WORK INSTRUCTIONS
Which of the lines in the listing that follows hold "Time"? Pull each one out.

DATA SUPPLIED
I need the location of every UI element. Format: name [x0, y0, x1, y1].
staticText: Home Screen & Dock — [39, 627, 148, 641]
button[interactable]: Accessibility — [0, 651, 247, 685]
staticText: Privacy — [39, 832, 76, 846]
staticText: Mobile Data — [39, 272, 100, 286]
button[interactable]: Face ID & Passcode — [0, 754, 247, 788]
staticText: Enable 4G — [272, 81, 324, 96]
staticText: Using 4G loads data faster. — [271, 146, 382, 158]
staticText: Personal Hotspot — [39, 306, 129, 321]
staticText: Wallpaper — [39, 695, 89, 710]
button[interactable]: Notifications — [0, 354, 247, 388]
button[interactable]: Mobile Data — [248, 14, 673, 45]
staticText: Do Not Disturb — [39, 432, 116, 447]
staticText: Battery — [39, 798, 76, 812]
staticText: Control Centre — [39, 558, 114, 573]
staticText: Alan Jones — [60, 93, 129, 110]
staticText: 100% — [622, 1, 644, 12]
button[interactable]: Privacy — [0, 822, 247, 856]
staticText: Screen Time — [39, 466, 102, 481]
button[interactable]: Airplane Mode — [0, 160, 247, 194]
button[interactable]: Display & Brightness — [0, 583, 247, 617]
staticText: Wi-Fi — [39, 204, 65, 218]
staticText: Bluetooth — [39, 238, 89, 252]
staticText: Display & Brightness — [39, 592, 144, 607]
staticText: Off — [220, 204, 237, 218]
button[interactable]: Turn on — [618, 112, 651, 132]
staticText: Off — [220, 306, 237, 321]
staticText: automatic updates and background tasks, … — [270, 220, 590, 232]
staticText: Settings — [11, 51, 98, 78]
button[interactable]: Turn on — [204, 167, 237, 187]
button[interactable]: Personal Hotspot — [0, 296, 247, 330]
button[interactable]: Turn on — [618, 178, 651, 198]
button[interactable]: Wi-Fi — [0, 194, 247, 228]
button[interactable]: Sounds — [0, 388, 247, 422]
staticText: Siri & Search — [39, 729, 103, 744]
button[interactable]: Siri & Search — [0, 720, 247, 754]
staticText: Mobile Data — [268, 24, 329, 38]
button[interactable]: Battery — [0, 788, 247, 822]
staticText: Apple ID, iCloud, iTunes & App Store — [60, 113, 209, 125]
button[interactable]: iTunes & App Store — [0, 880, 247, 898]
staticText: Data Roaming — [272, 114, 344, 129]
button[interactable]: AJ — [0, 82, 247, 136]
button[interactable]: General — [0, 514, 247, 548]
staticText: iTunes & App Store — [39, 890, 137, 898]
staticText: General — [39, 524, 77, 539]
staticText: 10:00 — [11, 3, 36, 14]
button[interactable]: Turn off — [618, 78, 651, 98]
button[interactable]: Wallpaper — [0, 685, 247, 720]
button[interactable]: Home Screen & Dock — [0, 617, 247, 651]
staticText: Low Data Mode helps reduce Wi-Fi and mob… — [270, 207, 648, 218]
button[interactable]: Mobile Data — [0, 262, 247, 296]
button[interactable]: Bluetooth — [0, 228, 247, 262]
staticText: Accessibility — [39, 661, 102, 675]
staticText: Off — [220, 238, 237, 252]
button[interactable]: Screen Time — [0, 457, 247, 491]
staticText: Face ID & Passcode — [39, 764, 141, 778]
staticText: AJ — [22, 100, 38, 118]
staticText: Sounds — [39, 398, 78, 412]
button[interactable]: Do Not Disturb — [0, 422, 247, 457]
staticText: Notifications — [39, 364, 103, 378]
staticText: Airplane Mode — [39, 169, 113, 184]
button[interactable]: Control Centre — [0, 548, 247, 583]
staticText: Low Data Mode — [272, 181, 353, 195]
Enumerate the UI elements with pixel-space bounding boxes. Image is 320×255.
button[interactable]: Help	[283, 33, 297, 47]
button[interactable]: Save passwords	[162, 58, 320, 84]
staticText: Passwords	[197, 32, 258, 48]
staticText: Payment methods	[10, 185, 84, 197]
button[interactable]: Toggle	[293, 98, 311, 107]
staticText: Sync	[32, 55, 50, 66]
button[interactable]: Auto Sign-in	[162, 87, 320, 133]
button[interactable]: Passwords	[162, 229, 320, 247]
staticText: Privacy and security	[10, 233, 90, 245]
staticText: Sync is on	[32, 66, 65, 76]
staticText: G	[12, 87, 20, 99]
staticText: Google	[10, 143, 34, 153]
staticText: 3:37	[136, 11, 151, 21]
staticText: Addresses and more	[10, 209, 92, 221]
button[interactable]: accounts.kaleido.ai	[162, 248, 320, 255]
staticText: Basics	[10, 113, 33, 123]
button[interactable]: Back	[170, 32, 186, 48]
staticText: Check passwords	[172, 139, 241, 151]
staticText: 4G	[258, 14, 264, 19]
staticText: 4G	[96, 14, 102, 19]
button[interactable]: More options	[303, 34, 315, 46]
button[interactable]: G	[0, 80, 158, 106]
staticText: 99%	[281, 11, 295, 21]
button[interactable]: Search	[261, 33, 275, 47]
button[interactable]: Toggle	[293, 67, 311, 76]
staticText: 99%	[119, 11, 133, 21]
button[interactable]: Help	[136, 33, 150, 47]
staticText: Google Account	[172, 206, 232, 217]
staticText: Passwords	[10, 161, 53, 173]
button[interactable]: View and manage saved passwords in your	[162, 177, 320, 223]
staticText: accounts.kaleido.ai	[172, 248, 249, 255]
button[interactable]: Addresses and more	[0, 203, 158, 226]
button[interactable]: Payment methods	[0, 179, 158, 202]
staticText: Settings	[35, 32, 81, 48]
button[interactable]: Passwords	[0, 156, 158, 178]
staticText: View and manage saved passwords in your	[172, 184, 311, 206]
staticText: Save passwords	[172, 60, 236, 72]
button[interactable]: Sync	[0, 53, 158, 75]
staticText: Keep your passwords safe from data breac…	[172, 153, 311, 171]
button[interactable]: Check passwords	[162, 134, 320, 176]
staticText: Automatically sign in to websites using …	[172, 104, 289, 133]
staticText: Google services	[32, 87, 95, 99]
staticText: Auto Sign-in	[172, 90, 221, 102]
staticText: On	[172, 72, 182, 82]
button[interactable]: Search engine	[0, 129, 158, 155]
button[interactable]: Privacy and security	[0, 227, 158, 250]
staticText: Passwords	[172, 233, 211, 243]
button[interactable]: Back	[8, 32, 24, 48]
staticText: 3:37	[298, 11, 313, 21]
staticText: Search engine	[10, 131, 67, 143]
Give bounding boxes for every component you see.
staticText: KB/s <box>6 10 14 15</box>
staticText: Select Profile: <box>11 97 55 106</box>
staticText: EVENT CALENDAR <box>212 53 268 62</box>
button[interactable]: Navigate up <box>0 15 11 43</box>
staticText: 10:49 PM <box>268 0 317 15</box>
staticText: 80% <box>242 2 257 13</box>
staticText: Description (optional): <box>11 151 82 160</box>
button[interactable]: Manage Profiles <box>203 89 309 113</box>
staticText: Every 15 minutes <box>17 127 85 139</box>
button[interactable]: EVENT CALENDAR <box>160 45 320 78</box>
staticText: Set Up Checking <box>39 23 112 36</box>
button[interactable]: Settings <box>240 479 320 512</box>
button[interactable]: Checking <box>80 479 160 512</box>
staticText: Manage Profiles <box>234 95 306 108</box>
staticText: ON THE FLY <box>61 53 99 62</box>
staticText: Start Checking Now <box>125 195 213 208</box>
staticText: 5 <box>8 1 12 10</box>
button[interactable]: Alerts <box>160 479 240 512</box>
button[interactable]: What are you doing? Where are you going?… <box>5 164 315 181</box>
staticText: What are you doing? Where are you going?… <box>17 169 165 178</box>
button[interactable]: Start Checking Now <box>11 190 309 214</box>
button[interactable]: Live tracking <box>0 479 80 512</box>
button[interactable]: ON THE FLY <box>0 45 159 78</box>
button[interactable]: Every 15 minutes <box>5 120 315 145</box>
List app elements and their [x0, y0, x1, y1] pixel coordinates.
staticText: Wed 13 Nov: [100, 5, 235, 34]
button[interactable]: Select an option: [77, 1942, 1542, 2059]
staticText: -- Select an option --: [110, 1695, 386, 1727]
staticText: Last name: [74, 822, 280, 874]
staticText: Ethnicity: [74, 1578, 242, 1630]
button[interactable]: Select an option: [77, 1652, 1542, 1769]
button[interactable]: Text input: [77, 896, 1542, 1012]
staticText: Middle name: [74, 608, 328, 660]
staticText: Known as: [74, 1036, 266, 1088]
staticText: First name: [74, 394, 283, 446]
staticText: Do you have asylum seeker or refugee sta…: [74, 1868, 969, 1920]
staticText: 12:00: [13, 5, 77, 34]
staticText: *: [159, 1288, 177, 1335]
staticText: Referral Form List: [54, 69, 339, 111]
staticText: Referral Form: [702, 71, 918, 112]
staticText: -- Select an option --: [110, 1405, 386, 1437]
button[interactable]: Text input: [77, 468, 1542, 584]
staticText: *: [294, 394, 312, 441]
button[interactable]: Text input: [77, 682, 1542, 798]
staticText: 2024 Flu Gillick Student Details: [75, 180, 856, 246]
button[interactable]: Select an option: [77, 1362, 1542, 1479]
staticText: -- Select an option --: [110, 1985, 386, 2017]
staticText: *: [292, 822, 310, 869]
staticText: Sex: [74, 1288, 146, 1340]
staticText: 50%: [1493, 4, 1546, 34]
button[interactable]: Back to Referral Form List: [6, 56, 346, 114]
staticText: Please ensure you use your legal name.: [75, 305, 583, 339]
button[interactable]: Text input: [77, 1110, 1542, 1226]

RESULT FOR THIS EXERCISE
staticText: Screen Time — [39, 466, 102, 481]
button[interactable]: Screen Time — [0, 457, 247, 491]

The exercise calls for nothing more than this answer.